Task to complete => Your task is to retype, word for word, the lines from the start of the data through the line holding "3 à 6 prochains jours". Do not include the pictures.
# # # # #
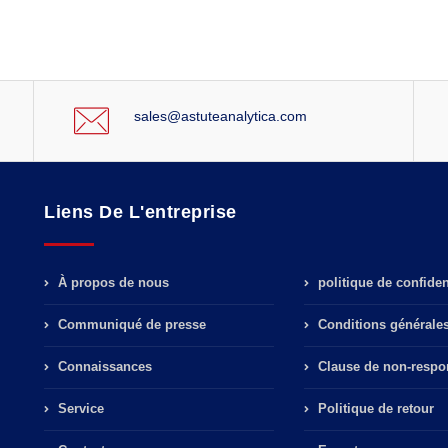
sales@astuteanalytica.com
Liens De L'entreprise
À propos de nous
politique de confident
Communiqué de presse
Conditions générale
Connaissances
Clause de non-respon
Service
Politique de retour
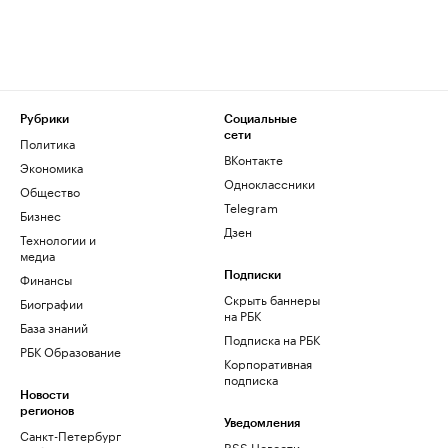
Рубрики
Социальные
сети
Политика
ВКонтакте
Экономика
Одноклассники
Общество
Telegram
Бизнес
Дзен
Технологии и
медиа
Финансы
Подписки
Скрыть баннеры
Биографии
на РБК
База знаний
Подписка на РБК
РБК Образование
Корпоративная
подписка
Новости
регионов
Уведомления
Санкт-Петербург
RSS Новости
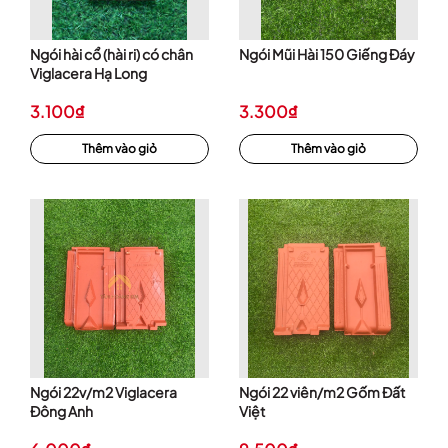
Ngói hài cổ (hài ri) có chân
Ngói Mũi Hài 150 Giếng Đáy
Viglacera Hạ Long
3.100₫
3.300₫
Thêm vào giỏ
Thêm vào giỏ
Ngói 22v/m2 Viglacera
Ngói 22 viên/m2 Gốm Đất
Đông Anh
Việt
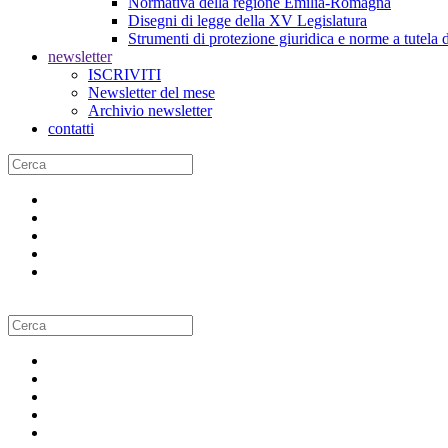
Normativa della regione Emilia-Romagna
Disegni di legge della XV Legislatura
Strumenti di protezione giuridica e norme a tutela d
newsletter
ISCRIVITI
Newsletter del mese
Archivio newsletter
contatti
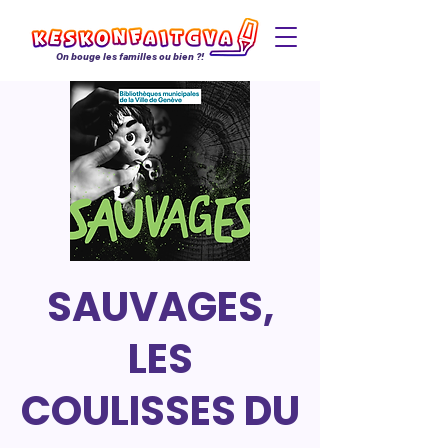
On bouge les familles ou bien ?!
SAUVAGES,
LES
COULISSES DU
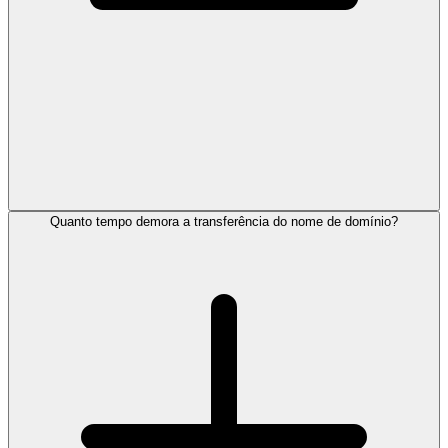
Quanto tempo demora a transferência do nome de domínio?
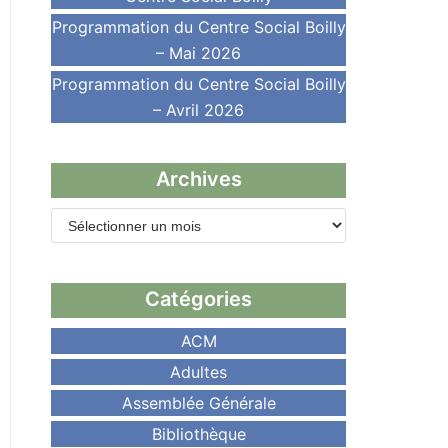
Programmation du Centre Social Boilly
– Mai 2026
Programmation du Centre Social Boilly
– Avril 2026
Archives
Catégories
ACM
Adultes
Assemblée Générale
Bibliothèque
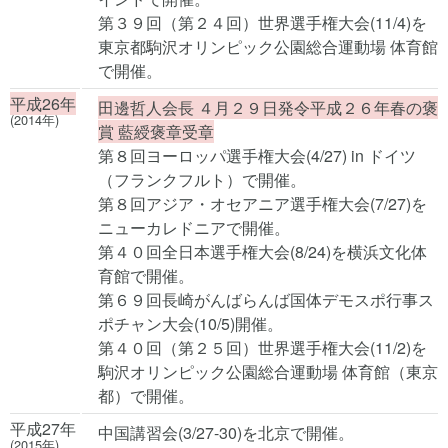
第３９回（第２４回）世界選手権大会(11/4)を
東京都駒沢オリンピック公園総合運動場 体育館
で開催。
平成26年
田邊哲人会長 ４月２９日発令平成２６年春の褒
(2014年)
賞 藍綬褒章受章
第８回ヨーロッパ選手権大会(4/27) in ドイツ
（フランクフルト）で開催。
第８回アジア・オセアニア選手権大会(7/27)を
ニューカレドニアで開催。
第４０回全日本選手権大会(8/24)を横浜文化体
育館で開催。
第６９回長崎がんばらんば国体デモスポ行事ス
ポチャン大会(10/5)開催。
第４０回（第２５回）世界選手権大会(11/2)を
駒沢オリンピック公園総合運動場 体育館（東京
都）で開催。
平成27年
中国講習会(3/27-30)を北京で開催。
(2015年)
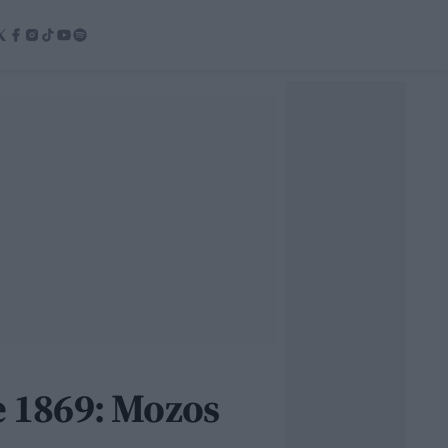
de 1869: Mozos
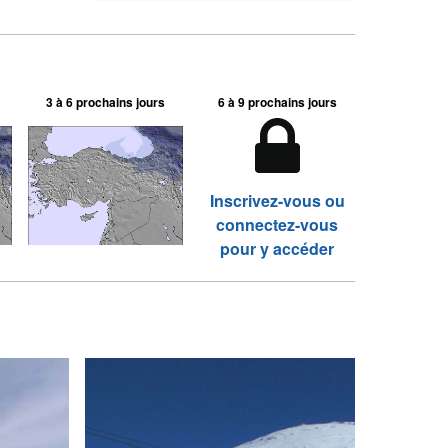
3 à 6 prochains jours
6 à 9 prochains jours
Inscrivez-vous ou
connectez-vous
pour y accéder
# # # # #
Response to this exercise =>
sales@astuteanalytica.com
Liens De L'entreprise
À propos de nous
politique de confident
Communiqué de presse
Conditions générale
Connaissances
Clause de non-respon
Service
Politique de retour
Рубрики
Социальные
сети
Политика
ВКонтакте
Экономика
Одноклассники
Общество
Telegram
Бизнес
Дзен
Технологии и
медиа
Финансы
Подписки
Скрыть баннеры
Биографии
на РБК
База знаний
Подписка на РБК
РБК Образование
Корпоративная
подписка
Новости
регионов
Уведомления
Санкт-Петербург
RSS Новости
Ngói hài cổ (hài ri) có chân
Ngói Mũi Hài 150 Giếng Đáy
Viglacera Hạ Long
3.100₫
3.300₫
Thêm vào giỏ
Thêm vào giỏ
Ngói 22v/m2 Viglacera
Ngói 22 viên/m2 Gốm Đất
Đông Anh
Việt
Normativa della regione Emilia-Romagna
Disegni di legge della XV Legislatura
Strumenti di protezione giuridica e norme a tutela d
newsletter
ISCRIVITI
Newsletter del mese
Archivio newsletter
contatti
On bouge les familles ou bien ?!
SAUVAGES,
LES
COULISSES DU
Quanto tempo demora a transferência do nome de domínio?
Programmation du Centre Social Boilly
– Mai 2026
Programmation du Centre Social Boilly
– Avril 2026
Archives
Catégories
ACM
Adultes
Assemblée Générale
Bibliothèque
第３９回（第２４回）世界選手権大会(11/4)を
東京都駒沢オリンピック公園総合運動場 体育館
で開催。
平成26年
田邊哲人会長 ４月２９日発令平成２６年春の褒
(2014年)
賞 藍綬褒章受章
第８回ヨーロッパ選手権大会(4/27) in ドイツ
（フランクフルト）で開催。
第８回アジア・オセアニア選手権大会(7/27)を
ニューカレドニアで開催。
第４０回全日本選手権大会(8/24)を横浜文化体
育館で開催。
第６９回長崎がんばらんば国体デモスポ行事ス
ポチャン大会(10/5)開催。
第４０回（第２５回）世界選手権大会(11/2)を
駒沢オリンピック公園総合運動場 体育館（東京
都）で開催。
平成27年
中国講習会(3/27-30)を北京で開催。
(2015年)
de 1869: Mozos
3 à 6 prochains jours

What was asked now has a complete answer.